Odaily Planet Daily melaporkan, pendiri dan CEO Aave, Stani Kulechov, menyatakan bahwa organisasi otonom terdesentralisasi (DAO) tidak berakhir, tetapi harus mengalami evolusi struktural untuk meningkatkan efisiensi pengambilan keputusan dan mendukung perkembangan jangka panjang protokol.
Kulechov pada hari Selasa menerbitkan artikel panjang di platform X, yang merangkum pandangannya tentang model tata kelola DAO, dikaitkan dengan kontroversi tata kelola Aave terbaru. Sebelumnya, konflik tata kelola internal Aave DAO menyebabkan tim kontributor inti BGD Labs dan ACI sementara menarik diri dari pekerjaan terkait protokol, memicu diskusi luas di komunitas.
Kulechov menunjukkan bahwa model tata kelola DAO saat ini seringkali terlalu lambat, misalnya memerlukan diskusi forum selama beberapa minggu, suhu voting, dan beberapa putaran pemungutan suara resmi, sehingga membuat protokol kesulitan mengikuti ritme pasar dalam pengambilan keputusan dan iterasi produk. Sementara itu, tata kelola DAO juga rentan menjadi semakin politis, di mana peserta mungkin membentuk aliansi dan mengandalkan suara yang lebih keras untuk mendorong usulan.

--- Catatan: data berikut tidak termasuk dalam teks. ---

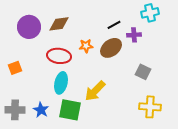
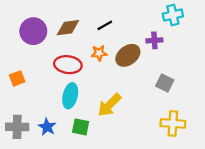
black line: (114, 25) -> (105, 25), moved
green square: (70, 110) -> (81, 127), size x0.7

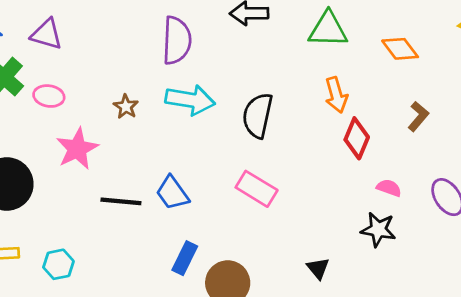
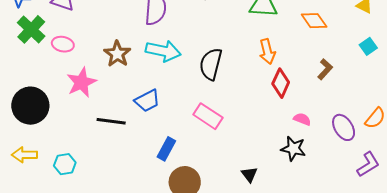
brown star: (126, 107) -> (117, 54), size x1.5
blue trapezoid: (172, 193) -> (147, 101), moved, turned -84
blue rectangle: (185, 258) -> (166, 149), moved

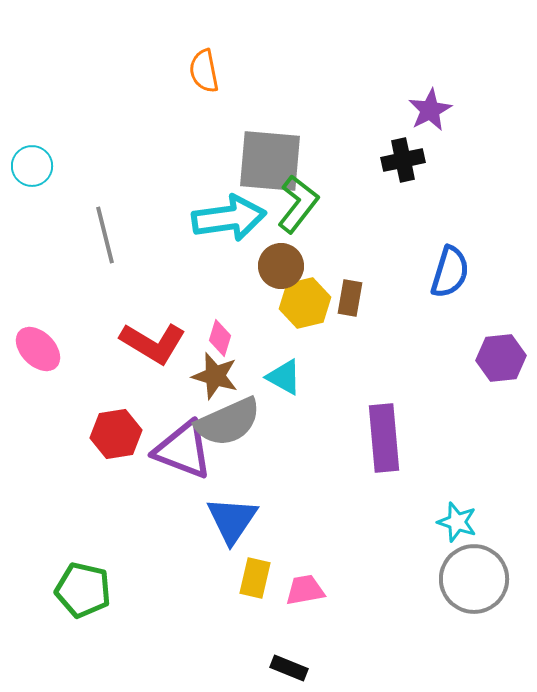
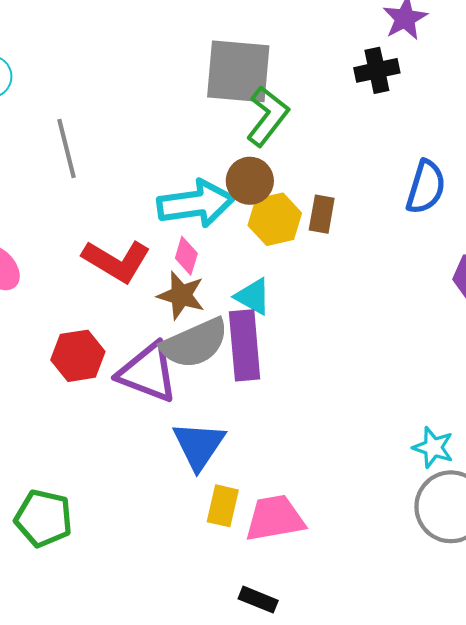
cyan arrow: (229, 218) -> (196, 204), moved
purple rectangle: (384, 438) -> (245, 345), moved
pink trapezoid: (305, 590) -> (275, 518), size x1.5

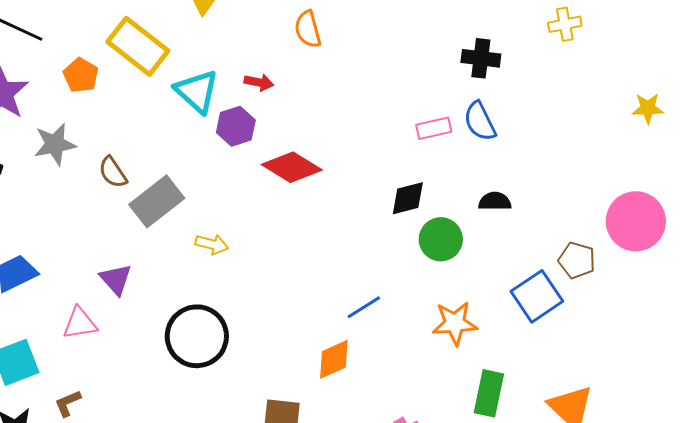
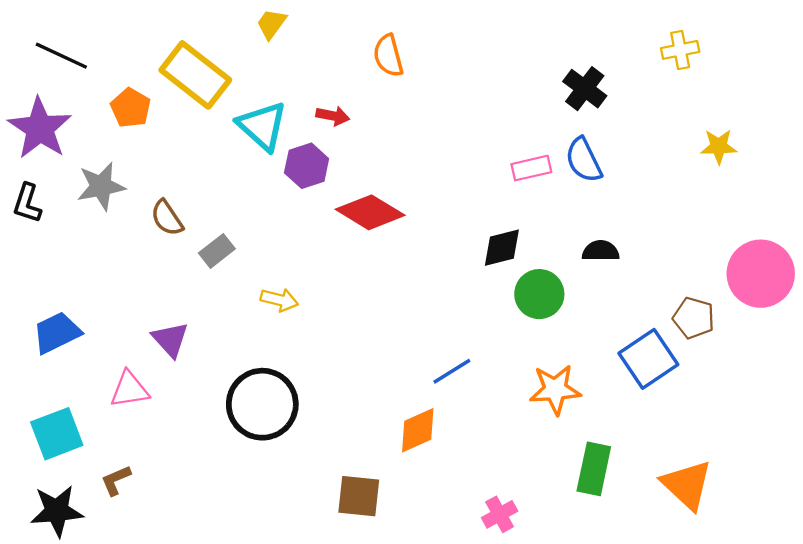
black cross: (481, 58) -> (585, 89), turned 30
yellow star: (648, 108) -> (719, 146), moved
gray rectangle: (157, 201) -> (217, 251), size x0.6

Dia mengatakan: "Banyak pendiri proyek kripto berpikir demikian, tetapi jarang mengatakannya secara terbuka—mengelola DAO dengan cara kita saat ini sangat sulit, dan kesulitan ini bukan tantangan teknis, melainkan perjuangan sehari-hari melawan struktur organisasi itu sendiri."
Meskipun demikian, Kulechov menekankan bahwa DAO masih memiliki nilai penting, tetapi perlu dioptimalkan dalam struktur tata kelola dan mekanisme eksekusi agar dapat mempertahankan prinsip desentralisasi sekaligus mencapai kemampuan eksekusi yang lebih efisien, sehingga membantu Aave terus berkembang di pasar pinjam-meminjam global yang bernilai triliunan dolar.